> Your assignment
An exact copy of every record below is required, with the pictures left out.

> Data shown
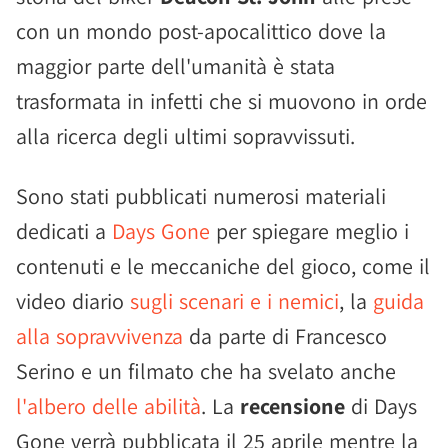
con un mondo post-apocalittico dove la
maggior parte dell'umanità è stata
trasformata in infetti che si muovono in orde
alla ricerca degli ultimi sopravvissuti.
Sono stati pubblicati numerosi materiali
dedicati a
Days Gone
per spiegare meglio i
contenuti e le meccaniche del gioco, come il
video diario
sugli scenari e i nemici
, la
guida
alla sopravvivenza
da parte di Francesco
Serino e un filmato che ha svelato anche
l'albero delle abilità
. La
recensione
di Days
Gone verrà pubblicata il 25 aprile mentre la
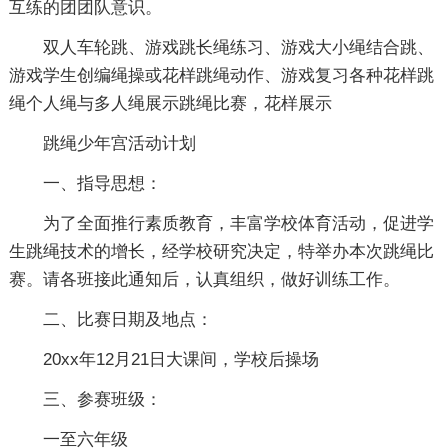
互练的团团队意识。
双人车轮跳、游戏跳长绳练习、游戏大小绳结合跳、
游戏学生创编绳操或花样跳绳动作、游戏复习各种花样跳
绳个人绳与多人绳展示跳绳比赛，花样展示
跳绳少年宫活动计划
一、指导思想：
为了全面推行素质教育，丰富学校体育活动，促进学
生跳绳技术的增长，经学校研究决定，特举办本次跳绳比
赛。请各班接此通知后，认真组织，做好训练工作。
二、比赛日期及地点：
20xx年12月21日大课间，学校后操场
三、参赛班级：
一至六年级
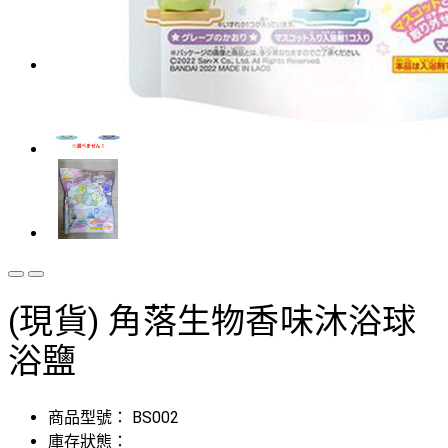
(現貨) 角落生物香味沐浴球
浴鹽
商品型號：
BS002
庫存狀態：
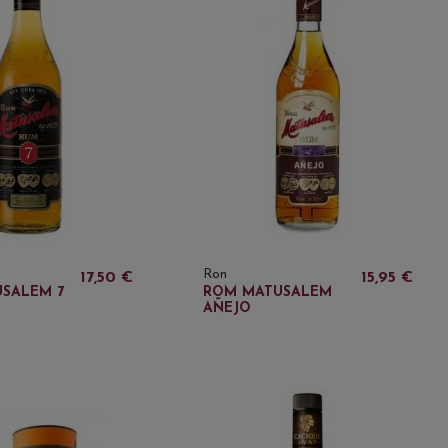
Ron
17,50 €
15,95 €
SALEM 7
ROM MATUSALEM
AÑEJO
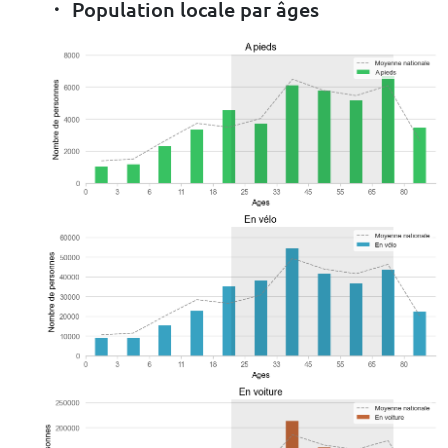
Population locale par âges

> Exercise output
con un mondo post-apocalittico dove la
maggior parte dell'umanità è stata
trasformata in infetti che si muovono in orde
alla ricerca degli ultimi sopravvissuti.
Sono stati pubblicati numerosi materiali
dedicati a
Days Gone
per spiegare meglio i
contenuti e le meccaniche del gioco, come il
video diario
sugli scenari e i nemici
, la
guida
alla sopravvivenza
da parte di Francesco
Serino e un filmato che ha svelato anche
l'albero delle abilità
. La
recensione
di Days
Gone verrà pubblicata il 25 aprile mentre la
互练的团团队意识。
双人车轮跳、游戏跳长绳练习、游戏大小绳结合跳、
游戏学生创编绳操或花样跳绳动作、游戏复习各种花样跳
绳个人绳与多人绳展示跳绳比赛，花样展示
跳绳少年宫活动计划
一、指导思想：
为了全面推行素质教育，丰富学校体育活动，促进学
生跳绳技术的增长，经学校研究决定，特举办本次跳绳比
赛。请各班接此通知后，认真组织，做好训练工作。
二、比赛日期及地点：
20xx年12月21日大课间，学校后操场
三、参赛班级：
一至六年级
(現貨) 角落生物香味沐浴球
浴鹽
商品型號：
BS002
庫存狀態：
Ron
17,50 €
15,95 €
SALEM 7
ROM MATUSALEM
AÑEJO
Population locale par âges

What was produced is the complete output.